• Fri, Aug 19 2011

I Love Dance, But I Can’t Bring Myself To Watch ‘Dance Moms’

I’m not going to lie to you all, I make some questionable television choices. You can judge me all you would like, but let’s just admit that I’m not exactly high-brow in my selections. I spent the summer obsessing over So You Think You Can Dance and The Challenge: Rivals. Whenever they pop up, I’m thrilled to see Project Runway and Top Chef. I try to balance all that wonderful reality out with Rizzoli & Isles and The Big Band Theory. Obviously, I don’t have the most discerning taste.

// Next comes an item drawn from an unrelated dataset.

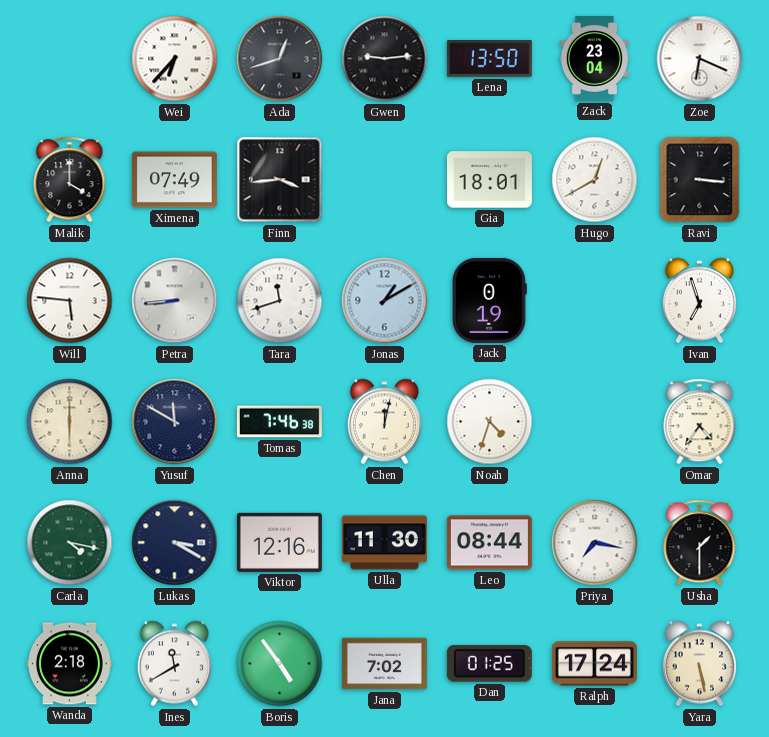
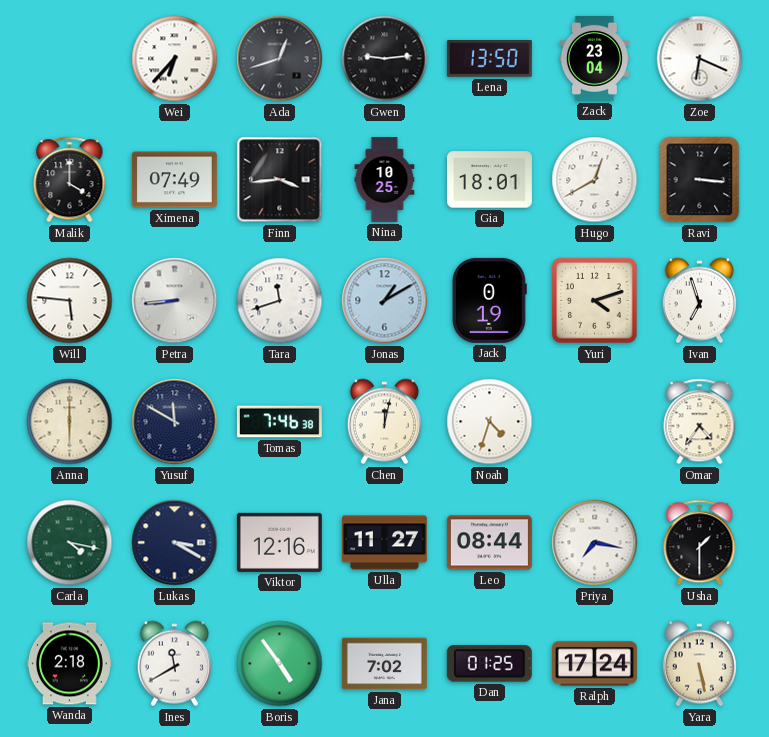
Nina: none -> 10:25
Yuri: none -> 4:12
Ulla: 11:30 -> 11:27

So it may come as a surprise to you that there’s a couple shows I utterly refuse to watch. It all started with Toddlers & Tiaras. I realize that its just another group of obnoxoius crazies vying for attention, but their exploitation of their children just took it too far for me. I still haven’t brought myself to turn it on. I see clips or quotes on websites and I cringe. The whole idea makes me annoyed and angry.

Then, it just wasn’t enough. Lifetime decided to come out with Tiaras 2.0. They started a new program called “Dance Moms”.

If it wasn’t bad enough with the pageants and the spray tans, now they have to ruin my favorite childhood past time! Honestly, I’m past irate at this point. Want to know what’s even worse? Just from clips on the internet, I know that I knew moms like this when I was a dancer.

I started dancing at a studio in second grade. I was always the tallest girl in my class, no matter what age I was. My mother figured that dance might be help her lanky, awkward daughter learn a little coordination and grace. Soon, I was dancing competitively. Our summer vacations revolved around the location of Nationals. I started taking classes on the weekends, as well as during the week. Suddenly I had more leotards than socks and my hair never left a bun at the top of my head. I was one of those girls.

And ya know what? I got a firsthand look at stage moms and their effect on young children. Without ever seeing “Dance Moms”, I know the type of women they’re portraying. It’s ladies who put every ounce of their effort into making their child the biggest and brightest star on the stage. Its the moms whose self-worth seems to be directly linked to her daughter’s placement in the rankings. Its mothers who become more emotional, moody and disturbing than any tween could hope to be. Yes, these moms definitely exist in the dance world. And I guess I can understand why people enjoy making fun of them. I did it, even as a teenager.

But at the same times, these women are someone’s mother. They have little girls in those competitions, working their butts off to perfect difficult and intense choreography. Dancing at that level is not easy. During my last couple years of dance, I used to have to take bathes in epsom salts whenever I came home from Saturday practice. My whole body would ache. My doctor was terrified that I had rheumatoid arthritis. In the end, I had stretched my muscles and joints so far that my joints were routinely falling out of place during the simplest of activities. It’s something known as hypermobility and its apparently quite common in young dancers.

Despite all those intense and psychotic parents, despite the injuries and aches and despite the all-encompassing pasttime that dance can become, my daughter is starting tap classes this fall. It’s something she’s interested in. And for all its faults, its something that I enjoyed and cherished when I was growing up. Any activity can be perverted by obsessive parents trying to live vicariously through their children. I hate that this image of drama queen mothers and puppet daughters is the only one that’s going to be seen on television. Because for every stage mom plastering her daughter with make-up and bedazzling bra tops while she screams at her little girl to work on her triple pirouettes, there were loving and supportive parents like mine who showed up to every performance with flowers, telling me that I was amazing no matter how on earth I finished.

Competitive dancing is another showy minefield of perfectionist parents and the offspring they create. I can see why it makes mockable entertainment. But its also near and dear to my heart and I hate to see its worst side displayed like its the only angle.